Tips for a Healthy Divorce

By: Tracy Ann Moore-Grant

1. Select an attorney that shares your goals

Divorce attorneys approach a divorce in several different ways and come zebras can’t change their stripes. Whether you are looking for an aggressive bulldog attorney or an amicable resolution minded attorney, be candid with any attorney you meet with about what type of divorce case you want to have and what their plan is to help you meet that goal. Don’t be afraid to meet with more than one attorney to find the right one for you.

  1. Use the correct professional for the job

Lawyers give legal advice and know the law. However, they don’t give tax advice and are an expensive way to get therapy. Sometimes a divorce takes a team of the correct professionals. Use the services of a Certified Divorce Financial Analyst to assist with tax issues or asset identification, a Certified Divorce Lending Professional to help you know what you can and cannot do with refinancing or purchasing real estate and an experienced mental health professional to assist you during this time or transition or to check in with your kids.

  1. Write a Parenting Plan that is for your children, not you.
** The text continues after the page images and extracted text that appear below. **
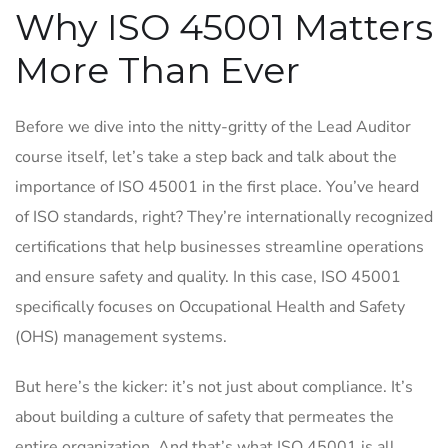
Why ISO 45001 Matters
More Than Ever
Before we dive into the nitty-gritty of the Lead Auditor
course itself, let’s take a step back and talk about the
importance of ISO 45001 in the first place. You’ve heard
of ISO standards, right? They’re internationally recognized
certifications that help businesses streamline operations
and ensure safety and quality. In this case, ISO 45001
specifically focuses on Occupational Health and Safety
(OHS) management systems.
But here’s the kicker: it’s not just about compliance. It’s
about building a culture of safety that permeates the
entire organization. And that’s what ISO 45001 is all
A Parenting Plan details your schedule and all of your rights to your children. When looking at your plan, try to keep the kids as the center point not your schedule or desires. Is your schedule good for the kids? Will they be having long morning car rides to school or having to change an activity they enjoy for this schedule? Making a plan that is best for your kids will help them through this period of adjustment.

  1. Trust but verify

When settling our case, make sure you verify the numbers you are agreeing to particularly with incomes, debts and the values of assets like retirement. In Georgia, an easy way to verify this information is with the Domestic Relations Financial Affidavit. This five page form sets out each party’s income, budget, assets and debts and is signed under oath. It is always a good idea to exchange this document. If you want to further verify any of the numbers, ask for the supporting documents prior to entering into a binding agreement.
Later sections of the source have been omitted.